*Dataset excerpts*.
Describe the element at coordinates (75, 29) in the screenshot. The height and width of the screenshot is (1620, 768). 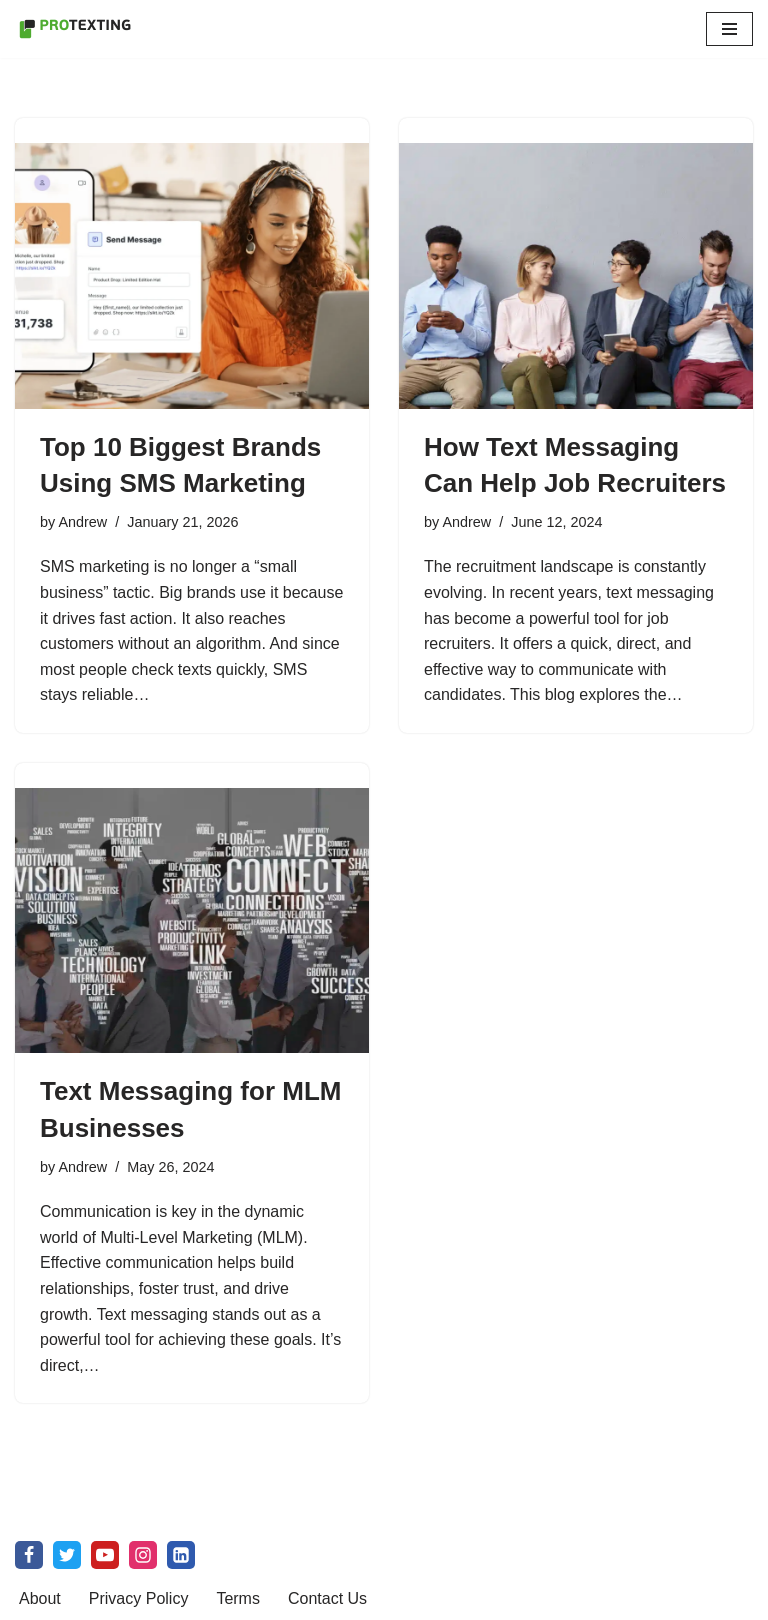
I see `[SMS Marketing Blog by ProTexting Highly Interactive SMS Marketing Tools]` at that location.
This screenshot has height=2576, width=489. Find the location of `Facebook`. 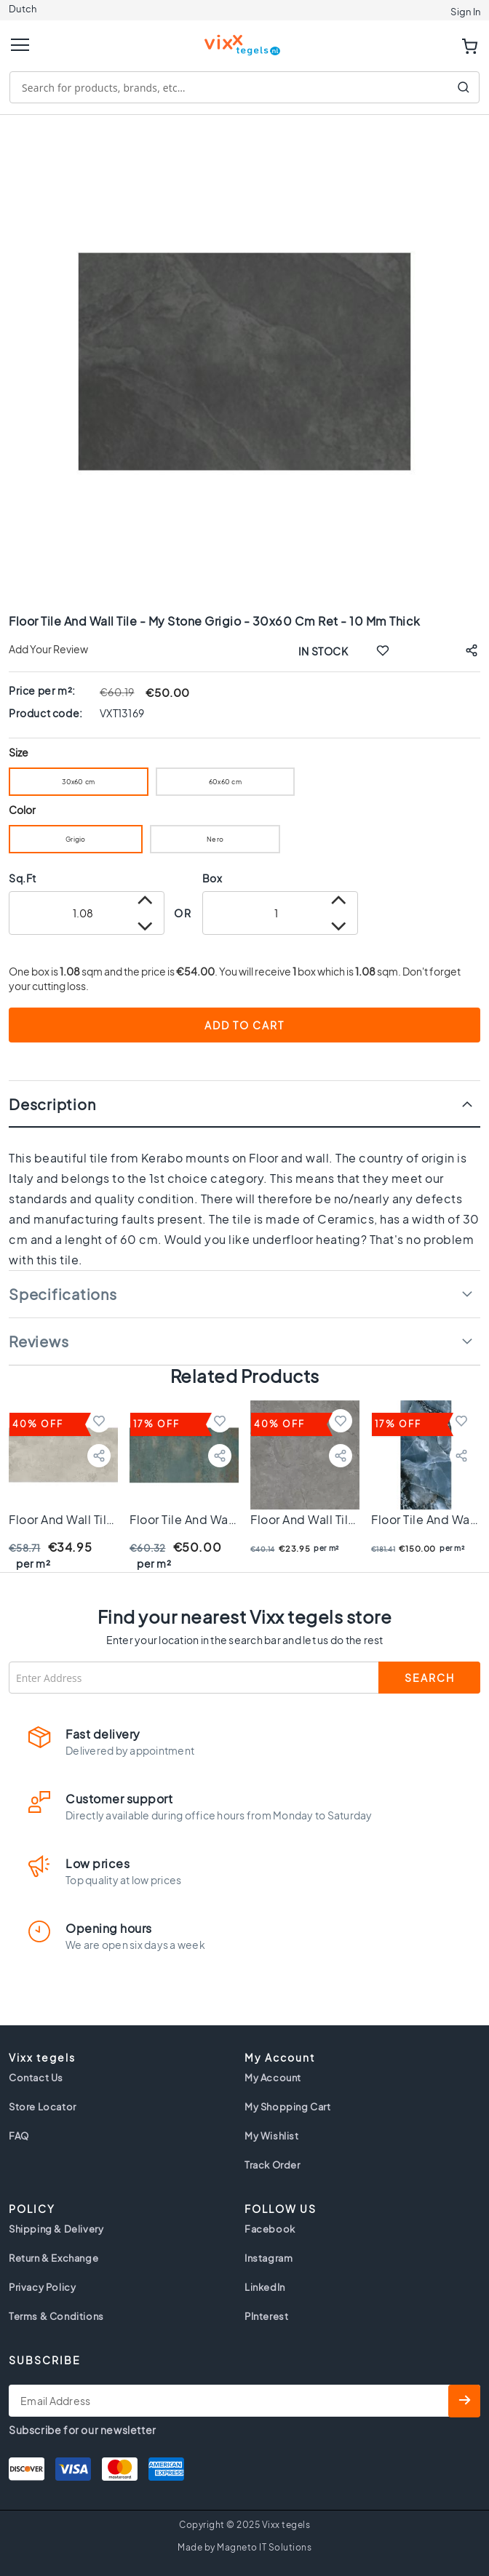

Facebook is located at coordinates (269, 2229).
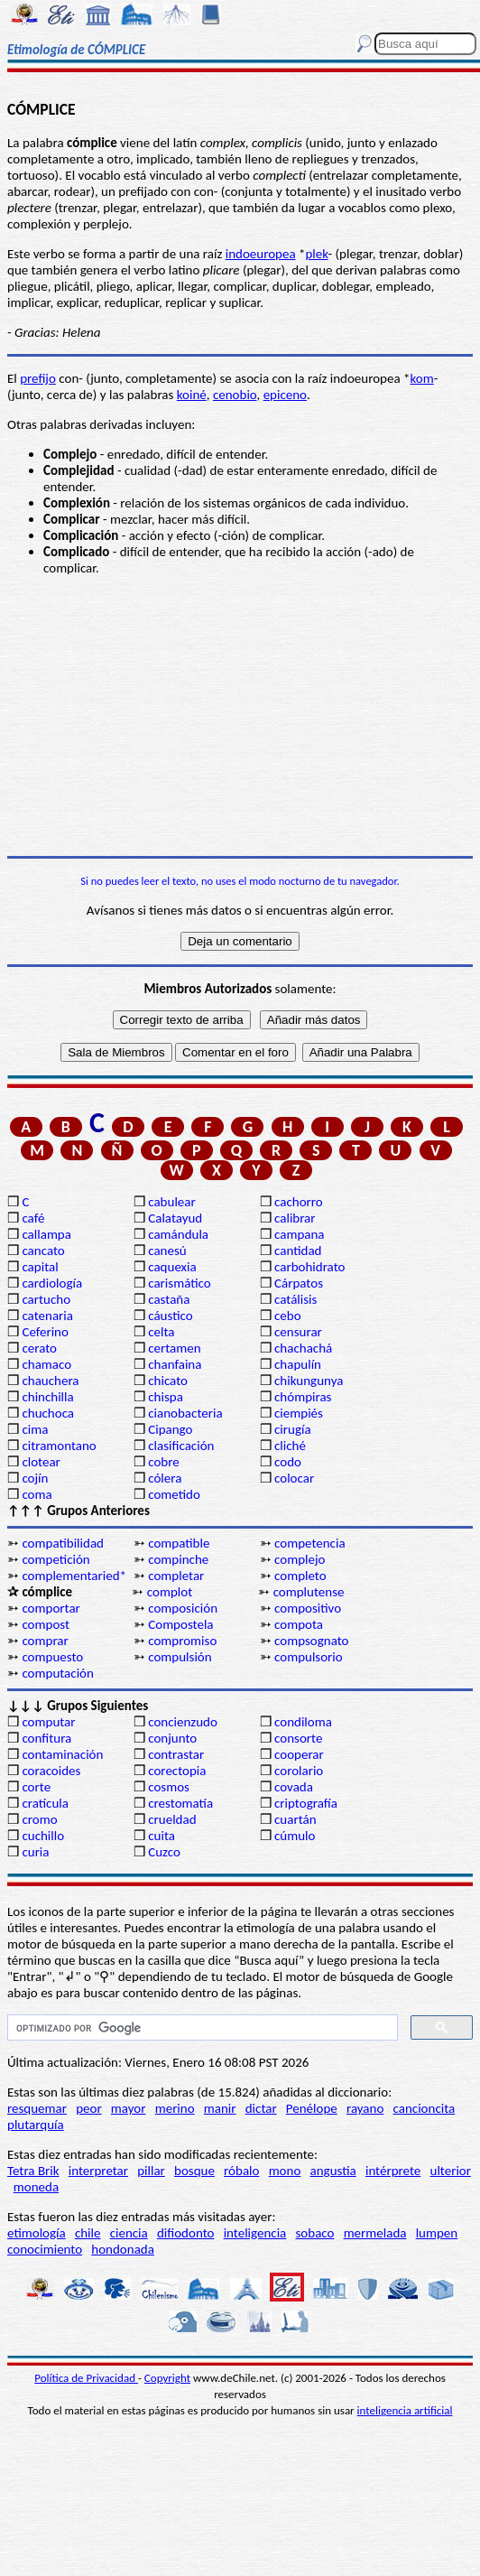 The image size is (480, 2576). What do you see at coordinates (48, 1722) in the screenshot?
I see `computar` at bounding box center [48, 1722].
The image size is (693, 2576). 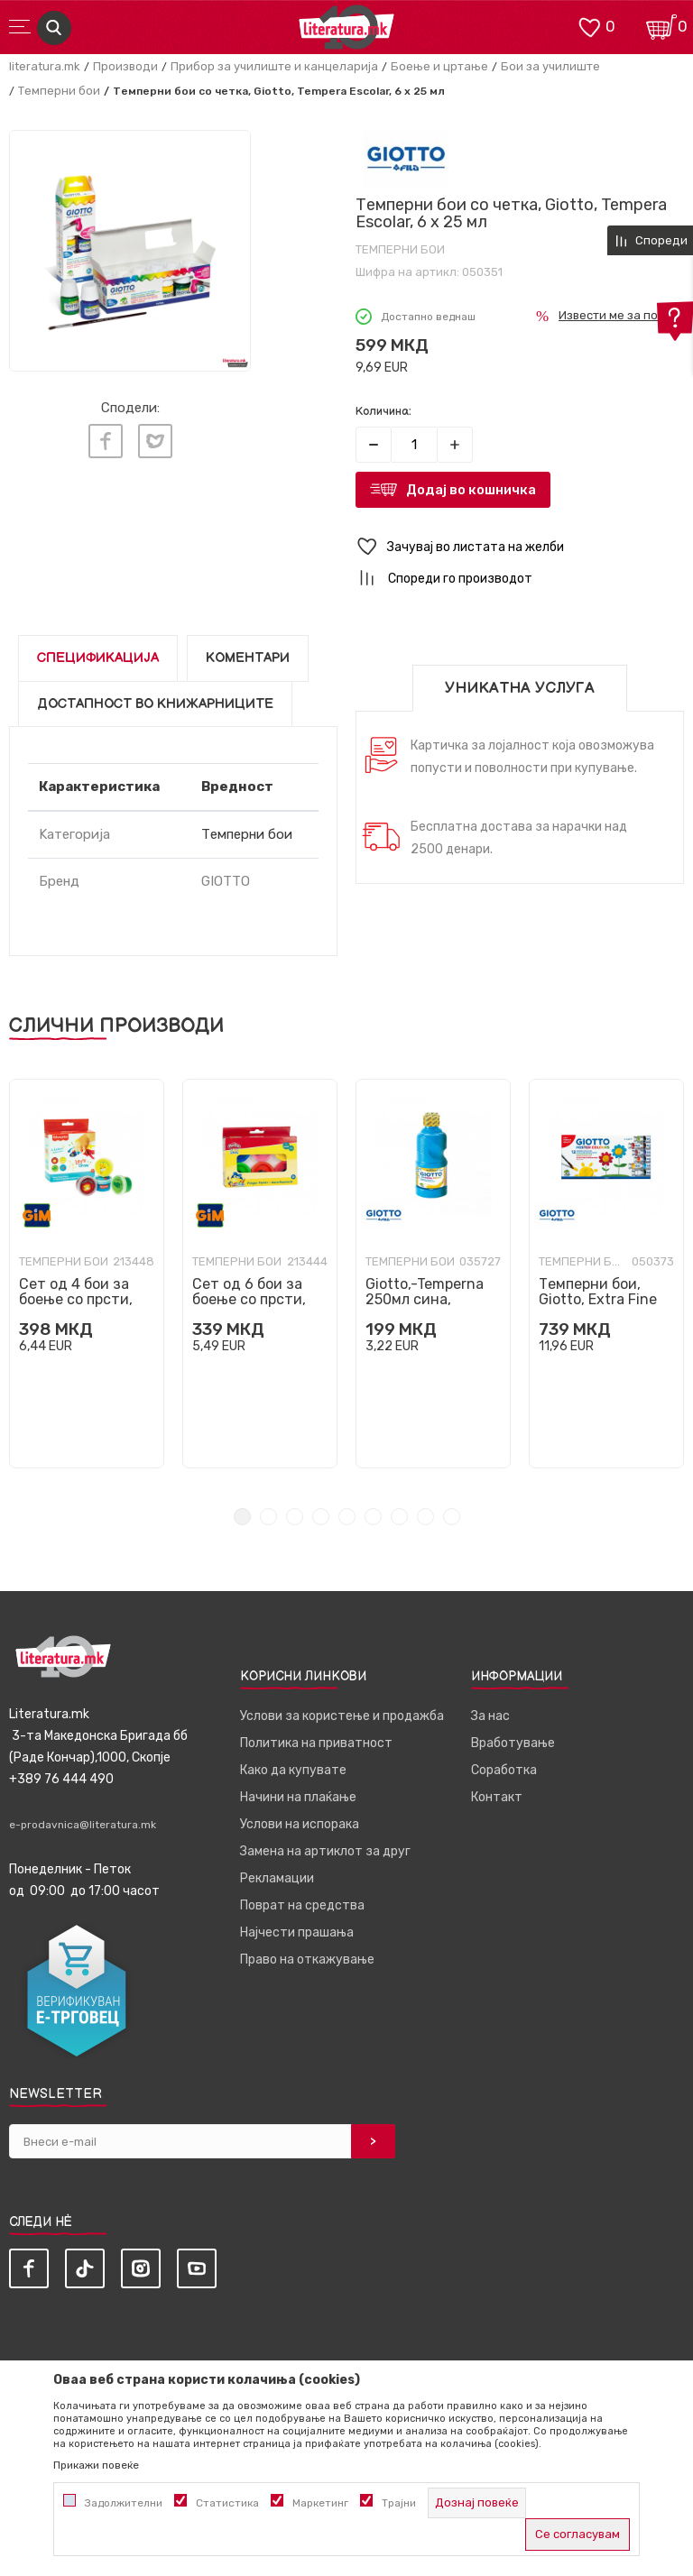 I want to click on [ОМИЛЕНИ], so click(x=589, y=25).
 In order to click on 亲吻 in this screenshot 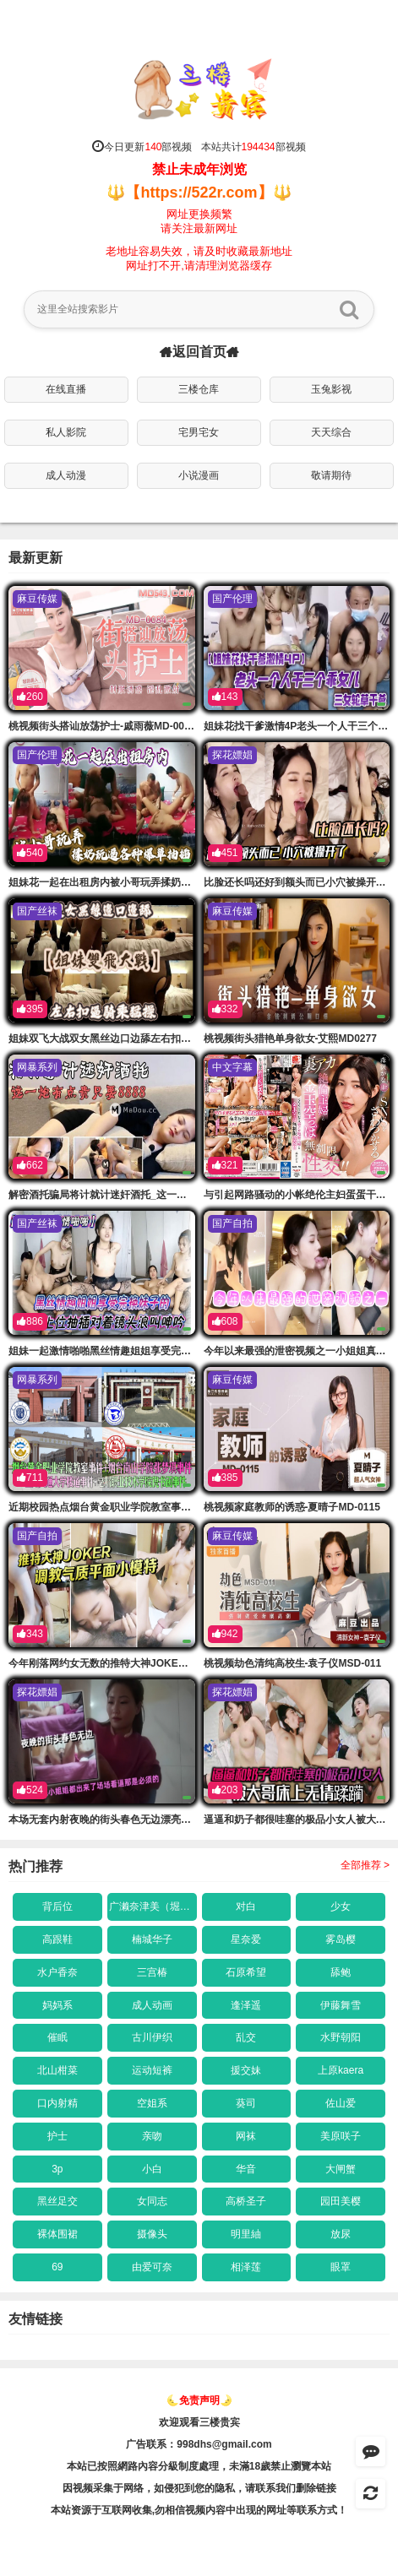, I will do `click(152, 2136)`.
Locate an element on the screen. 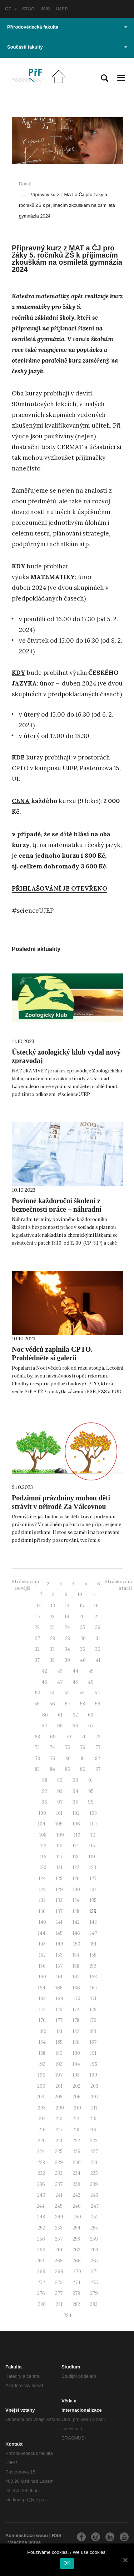  132 is located at coordinates (42, 1900).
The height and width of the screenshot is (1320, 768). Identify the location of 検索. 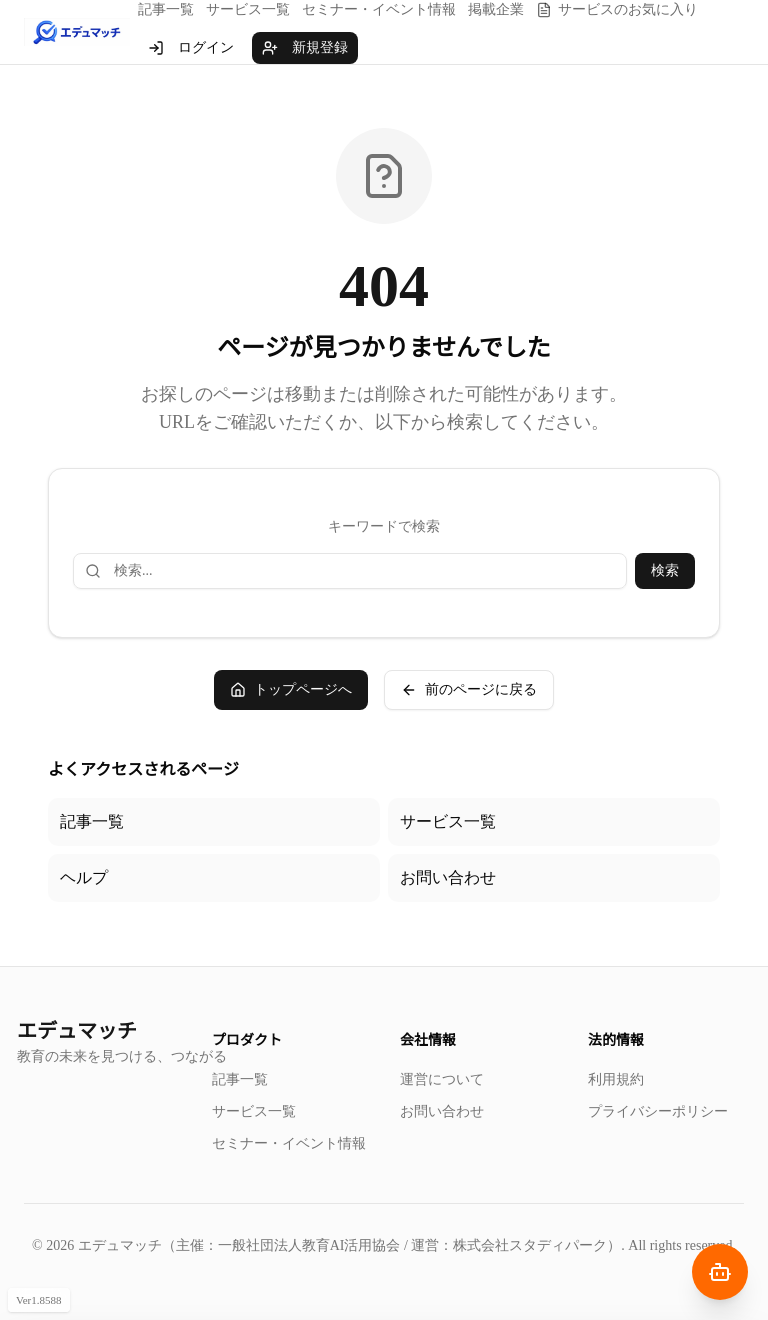
(665, 570).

*Activity*. From the line holding "The height and width of the screenshot is (1320, 768)." down to the final line of the entries above, print every line exactly. Pictures do not go in.

*Exercise solution*.
The height and width of the screenshot is (1320, 768). Identify the location of 検索. 
(665, 570).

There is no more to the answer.